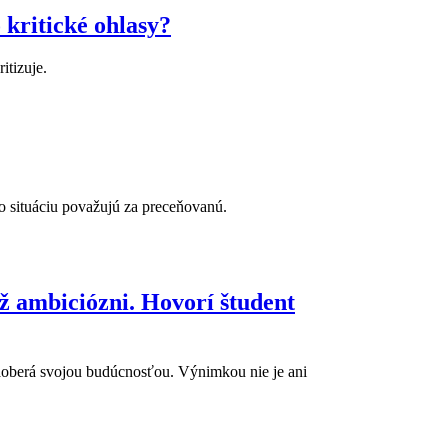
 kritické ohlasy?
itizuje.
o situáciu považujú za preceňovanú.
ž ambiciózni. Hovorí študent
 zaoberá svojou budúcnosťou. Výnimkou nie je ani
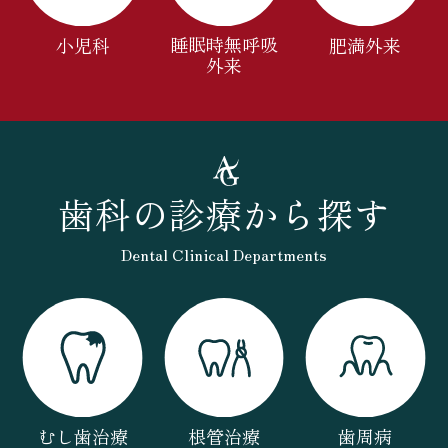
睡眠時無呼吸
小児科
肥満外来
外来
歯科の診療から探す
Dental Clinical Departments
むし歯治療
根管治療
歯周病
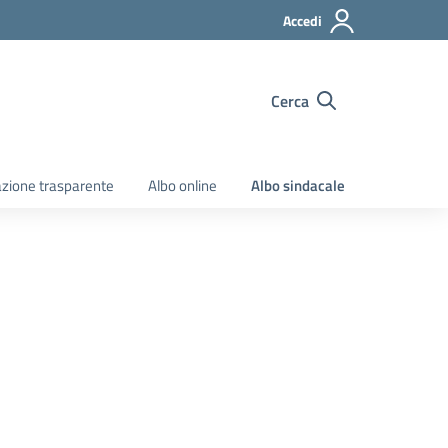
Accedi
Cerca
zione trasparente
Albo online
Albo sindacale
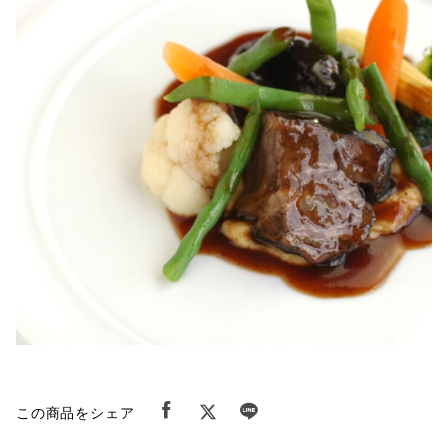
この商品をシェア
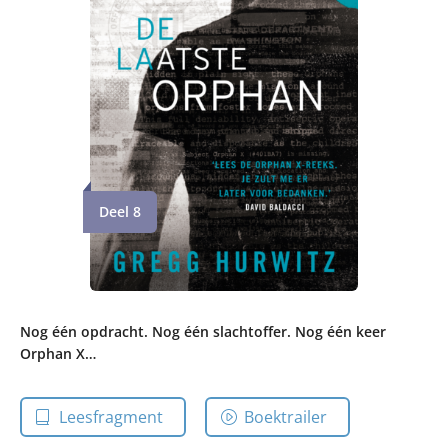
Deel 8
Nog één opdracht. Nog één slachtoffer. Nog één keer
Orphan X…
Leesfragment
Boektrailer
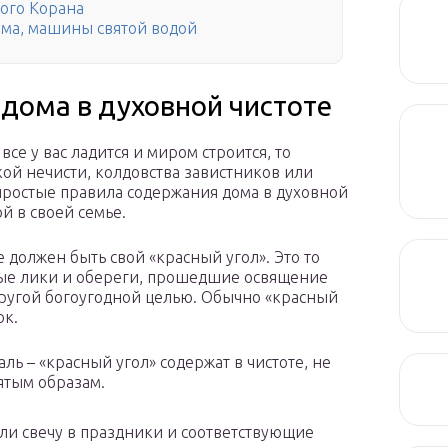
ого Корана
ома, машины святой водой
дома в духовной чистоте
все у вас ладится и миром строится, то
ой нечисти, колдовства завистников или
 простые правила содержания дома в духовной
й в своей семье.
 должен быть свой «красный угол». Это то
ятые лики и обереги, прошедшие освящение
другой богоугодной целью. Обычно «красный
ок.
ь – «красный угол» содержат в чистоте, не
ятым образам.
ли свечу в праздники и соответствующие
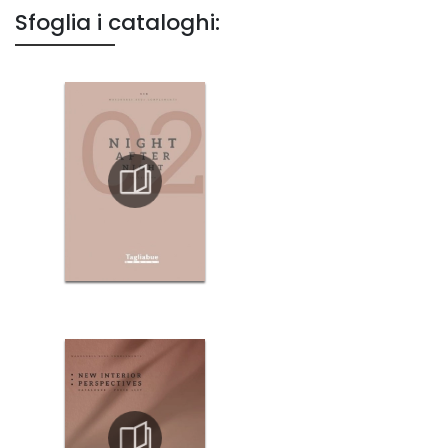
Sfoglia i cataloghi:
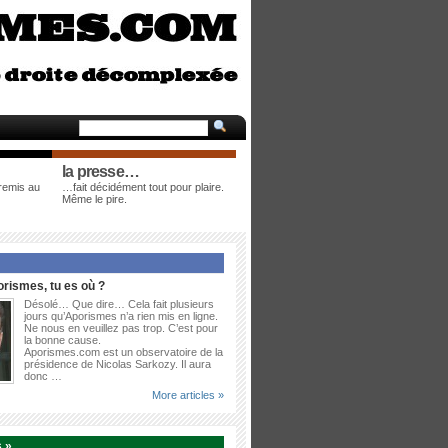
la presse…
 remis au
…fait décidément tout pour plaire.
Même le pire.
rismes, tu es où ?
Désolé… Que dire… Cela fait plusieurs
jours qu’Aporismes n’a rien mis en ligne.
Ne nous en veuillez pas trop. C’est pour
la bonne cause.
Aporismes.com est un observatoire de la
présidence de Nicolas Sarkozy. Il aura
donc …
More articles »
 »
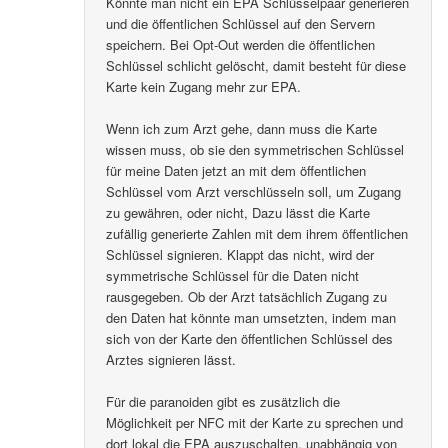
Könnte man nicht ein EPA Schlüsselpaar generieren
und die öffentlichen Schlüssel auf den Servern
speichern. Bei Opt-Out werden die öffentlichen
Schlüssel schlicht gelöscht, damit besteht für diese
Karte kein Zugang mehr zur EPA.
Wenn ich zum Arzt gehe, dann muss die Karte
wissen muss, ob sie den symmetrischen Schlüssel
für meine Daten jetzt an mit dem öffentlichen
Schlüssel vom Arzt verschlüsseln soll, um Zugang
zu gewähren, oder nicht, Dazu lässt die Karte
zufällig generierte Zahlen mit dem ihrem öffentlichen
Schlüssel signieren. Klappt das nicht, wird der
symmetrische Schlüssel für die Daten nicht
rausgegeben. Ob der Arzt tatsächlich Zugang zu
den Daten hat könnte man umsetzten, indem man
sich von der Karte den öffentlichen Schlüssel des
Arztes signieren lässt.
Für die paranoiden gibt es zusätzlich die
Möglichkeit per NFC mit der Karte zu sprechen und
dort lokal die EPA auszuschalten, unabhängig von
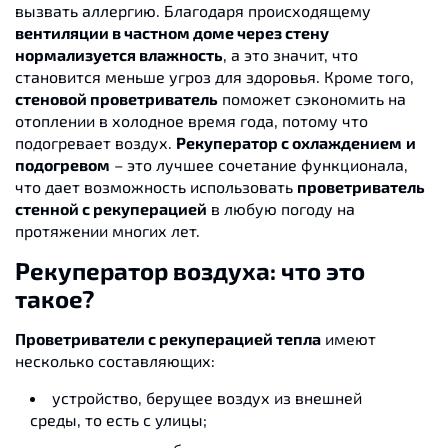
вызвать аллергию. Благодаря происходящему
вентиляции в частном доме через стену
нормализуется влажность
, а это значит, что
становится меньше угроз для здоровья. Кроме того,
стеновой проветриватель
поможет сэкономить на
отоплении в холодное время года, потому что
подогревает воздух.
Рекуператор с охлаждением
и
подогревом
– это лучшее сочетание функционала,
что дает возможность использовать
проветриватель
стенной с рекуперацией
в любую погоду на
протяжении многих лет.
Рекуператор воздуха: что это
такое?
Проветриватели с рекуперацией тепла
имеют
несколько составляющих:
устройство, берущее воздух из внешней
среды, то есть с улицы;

# What the exercise asks:
Begin at the first line of the entries and end at the line containing "дома в духовной чистоте": write out each line exactly, skipping pictures.

# Solution to this task:
 kritické ohlasy?
itizuje.
o situáciu považujú za preceňovanú.
ž ambiciózni. Hovorí študent
 zaoberá svojou budúcnosťou. Výnimkou nie je ani
睡眠時無呼吸
小児科
肥満外来
外来
歯科の診療から探す
Dental Clinical Departments
むし歯治療
根管治療
歯周病
Accedi
Cerca
zione trasparente
Albo online
Albo sindacale
この商品をシェア
Deel 8
Nog één opdracht. Nog één slachtoffer. Nog één keer
Orphan X…
Leesfragment
Boektrailer
ого Корана
ома, машины святой водой
дома в духовной чистоте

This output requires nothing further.